我が国では正月元旦早々能登沖で地震が発生したが、偶然地震がらみの情報が2週間前に届いていた。
2023年12月14日 :https://www.vrt.be/vrtnws/en/2023/12/14/pompei-marble-discovered-flanders-house-wall/
1975年にポンペイから盗まれた西暦62年の地震を描いた重要な大理石のレリーフが、ベルギーのヘルツェレ Herzele のある家の階段の壁に貼られているのが見つかった。
家主で当年とって85歳の Raphaël De Temmerman 氏は、1975年に家族でイタリアに旅行し、ポンペイを訪れていたとき、みやげ物を売りたいという男に声をかけられた。彼は大理石の板を見せ高額を吹っかけてきた。現金と品物を手早く交換すると、売り手は立ち去った。
自宅に戻った一家は、その記念品を家の壁にはめ込んだ。それは50年以上もの間、昨年初め家が売りに出されるまでは、誰からも注目されることなく飾られていた。85歳になった Raphaël 氏がアパートに引っ越すことになり、息子のゲルト Geert 氏は興味本位でこの大理石の価値を調べてみることにした。
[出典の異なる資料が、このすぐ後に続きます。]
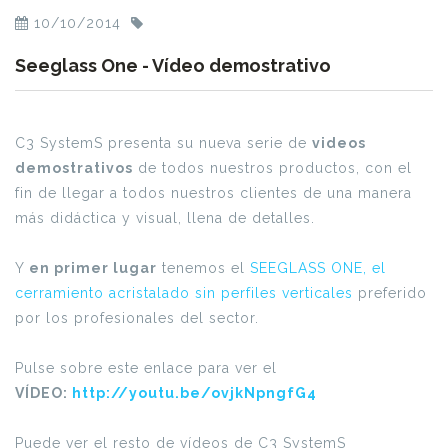
10/10/2014
Seeglass One - Vídeo demostrativo
C3 SystemS presenta su nueva serie de
videos
demostrativos
de todos nuestros productos, con el
fin de llegar a todos nuestros clientes de una manera
más didáctica y visual, llena de detalles.
Y
en primer lugar
tenemos el
SEEGLASS ONE, el
cerramiento acristalado sin perfiles verticales
preferido
por los profesionales del sector.
Pulse sobre este enlace para ver el
VÍDEO:
http://youtu.be/ovjkNpngfG4
Puede ver el resto de vídeos de C3 SystemS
Tongeren ( Limburg ) のガロ(ガリア)・ローマ博物館の専門家は、この大理石のレリーフは、1975年7月14日にポンペイ遺跡の銀行家 L.カエキリウス・イクンドゥス L. Caecilius Iucundus (V.i.26)の家のアトリウムにあった家庭祭壇 lararium から盗まれたものであることを確認した。https://archaeologyunearthed.quora.com/Stairway-decoration-in-Belgian-home-found-to-be-long-lost-Pompeii-artifact-Raphaël-De-Temmerman-80-and-his-son-Ge?ch=1&oid=140189318&share=6c393ab5&target_type=post
問題の大理石平板には、紀元62年のポンペイ地震の場面が描かれていて、それはもともと二枚あった。そのうちの一枚は現在は2016年に新装なったポンペイ遺跡内の Antiquarium に展示され、昨年の夏の訪問時にも私はそれを見学している(https://www.pompeiiinpictures.com/pompeiiinpictures/R8/8%2001%2004.htm)。
これらの石板についてはこのブログでもかつて多少詳しく触れたことがある(2022/1/19:https://www.koji007.tokyo/wp-admin/post.php?post=25020&action=edit)。それは2022/1-4に東博で開催された「特別展ポンペイ」関連での書き込みだった(https://www.koji007.tokyo/wp-admin/post.php?post=25147&action=edit)。
当然、イタリアはレリーフの返還を求めるはずで、まずはポンペイの専門家たちが確認に向かって真贋を判定することになる。一方、デ・テンメルマン氏は、イタリアのいくつかの法律に違反して持ち出したけれど、少なくとも50年間その略奪品を安全に保管していたと主張して補償を要求するらしい。
やっぱり現物の写真は鮮明である。いずれにせよ、両板が並んで展示される風景を私の生存中に見ることが可能になることを期待している。